Chances are, the topic will be LeBron James' new teammate, a 37-year old mammoth of a man with four championship rings.
But the Cavs' summer likely only begins with last night's trade that sent Ben Wallace and Sasha Pavlovic to Phoenix for none other than Shaquille O'Neal.
Let's start with the obvious.
As the Cavs and their fans must be sick of hearing by now, Orlando exposed a few weaknesses in the Eastern Conference finals. One was their inability to defend Magic center Dwight Howard (the Cavs, of course, aren't alone in this plight).
Does Shaq solve that issue? Maybe, maybe not. But you have to figure he can defend Howard a whole heck of a lot better than Wallace, Pavlovic or whoever the Cavs would have selected with the No. 46 pick (also traded to Phoenix) ever could.
When it comes to interior defense, Shaq is already the best the Cavs have had in the LeBron era.
Then there's the small matter of defending the perimeter against the Magic's ball-swinging, inside-out attack. You remember Hedo Turkoglu and Rashard Lewis, don't you? You sure do if you're a Cavs fan -- as you probably still have nightmares about all those blown leads by your favorite team and big 3-pointers by the other guys.
Obviously, O'Neal isn't going to play lockdown defense on the wing. But he can make it so the Cavs will no longer have to double-team Howard in the low post, enabling the Cavs' other defenders to stay glued to Orlando's perimeter shooters.
Now, let's keep in mind that the Cavs aren't basing their entire summer on beating only the Magic. They understand 2008 champion Boston still lurks. They know Atlanta and especially Washington just got better with nice trades of their own.
Mostly, they realize that finishing with the home-court advantage throughout the playoffs is simply not enough.
So landing O'Neal is quite possibly just the beginning of things.

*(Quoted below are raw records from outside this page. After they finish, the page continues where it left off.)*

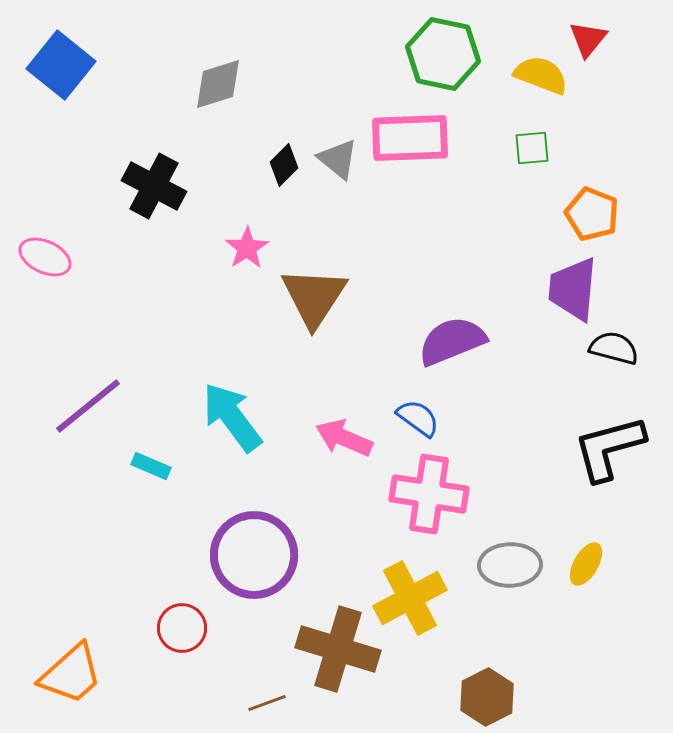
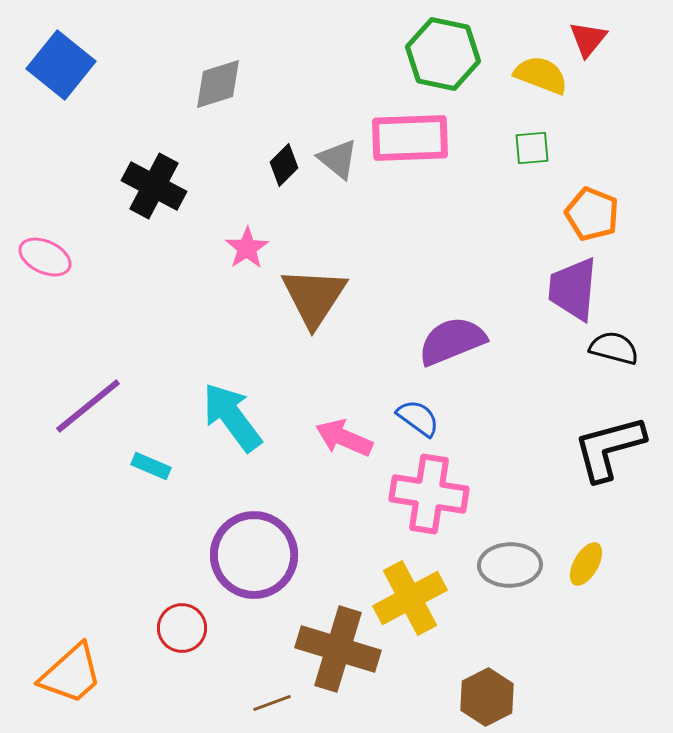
brown line: moved 5 px right
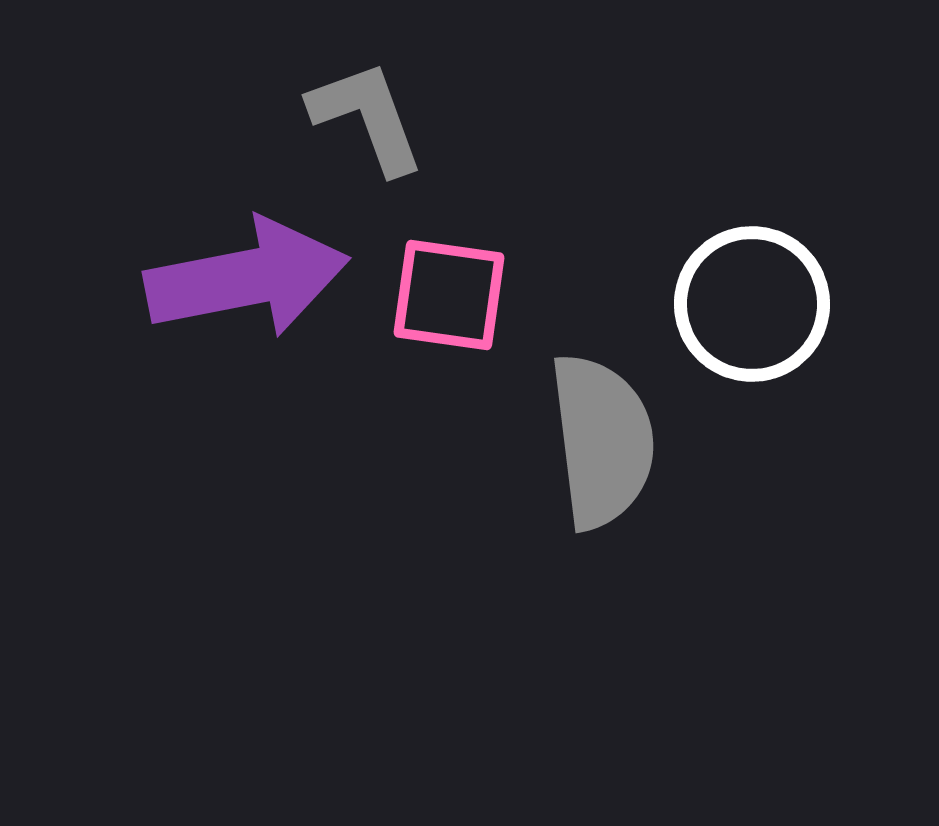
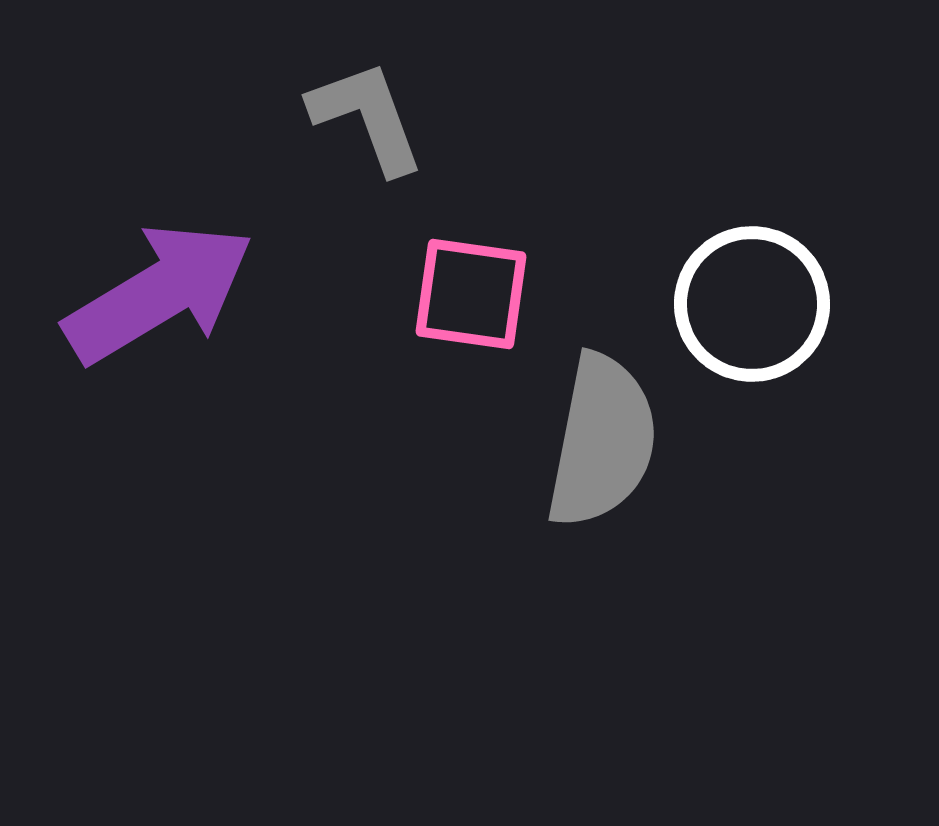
purple arrow: moved 88 px left, 15 px down; rotated 20 degrees counterclockwise
pink square: moved 22 px right, 1 px up
gray semicircle: rotated 18 degrees clockwise
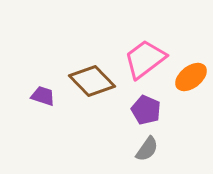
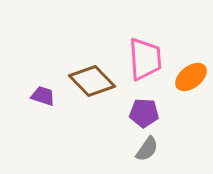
pink trapezoid: rotated 123 degrees clockwise
purple pentagon: moved 2 px left, 3 px down; rotated 20 degrees counterclockwise
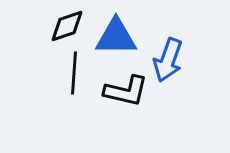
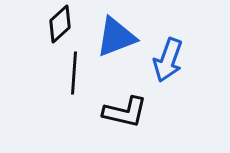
black diamond: moved 7 px left, 2 px up; rotated 24 degrees counterclockwise
blue triangle: rotated 21 degrees counterclockwise
black L-shape: moved 1 px left, 21 px down
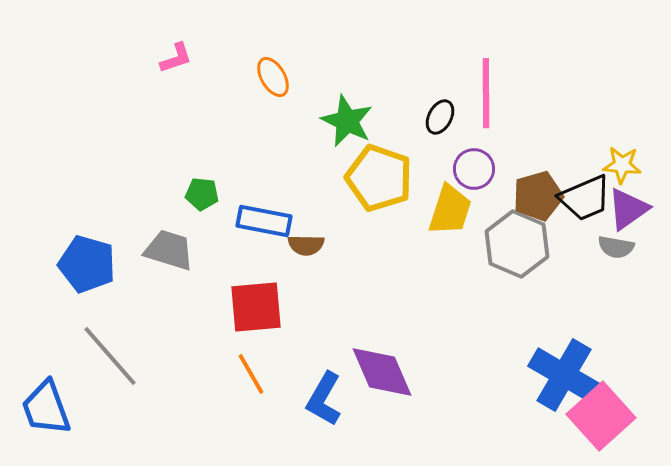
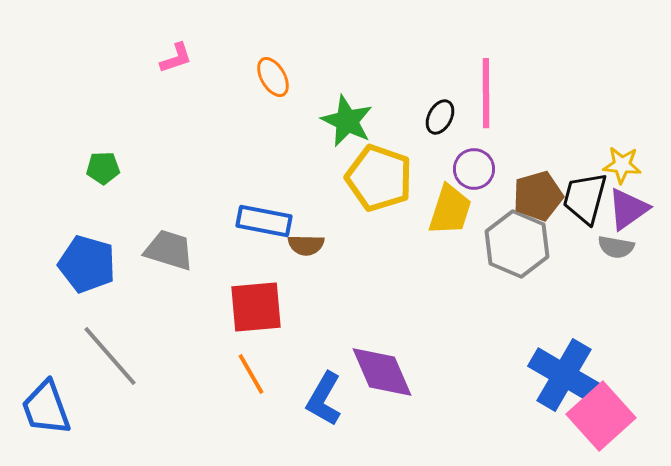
green pentagon: moved 99 px left, 26 px up; rotated 8 degrees counterclockwise
black trapezoid: rotated 128 degrees clockwise
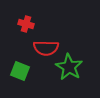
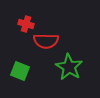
red semicircle: moved 7 px up
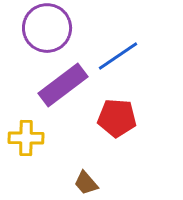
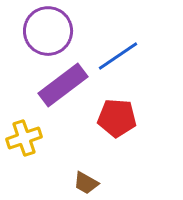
purple circle: moved 1 px right, 3 px down
yellow cross: moved 2 px left; rotated 20 degrees counterclockwise
brown trapezoid: rotated 20 degrees counterclockwise
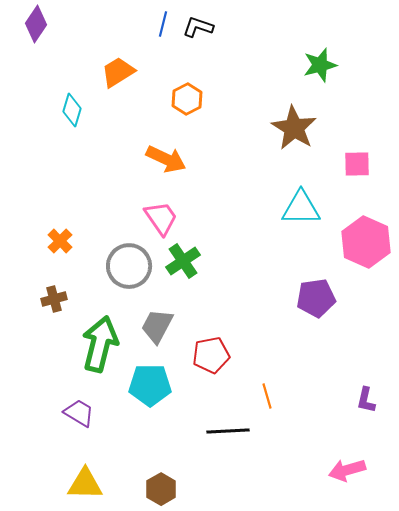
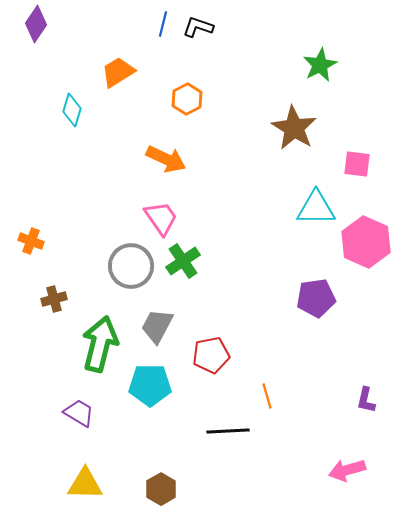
green star: rotated 12 degrees counterclockwise
pink square: rotated 8 degrees clockwise
cyan triangle: moved 15 px right
orange cross: moved 29 px left; rotated 25 degrees counterclockwise
gray circle: moved 2 px right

The Cavs are likely seeking to add at least one more swingman-type, someone who is long and athletic with good range on the jump shot. That's especially the case now that Pavlovic has been traded and unrestricted free agent Wally Szczerbiak is all but gone. And with Szczerbiak's $13 million contract coming off the books, the Cavs have the power to make something else happen.
Phoenix's Matt Barnes is an unrestricted free agent and might fit well. San Antonio's Ime Udoka is also available. Toronto's Shawn Marion (the man whom the Suns originally traded to land Shaq) would be another nice addition -- although Marion would be pricey and it's already been reported that the Cavs aren't interested.
Of course, the Cavs still have a first-round pick (as of this morning). Forget for a moment that the pick is the very last one of the first round. Every once in a while, you can find a player at No. 30. After all, Carlos Boozer wasn't selected until No. 34.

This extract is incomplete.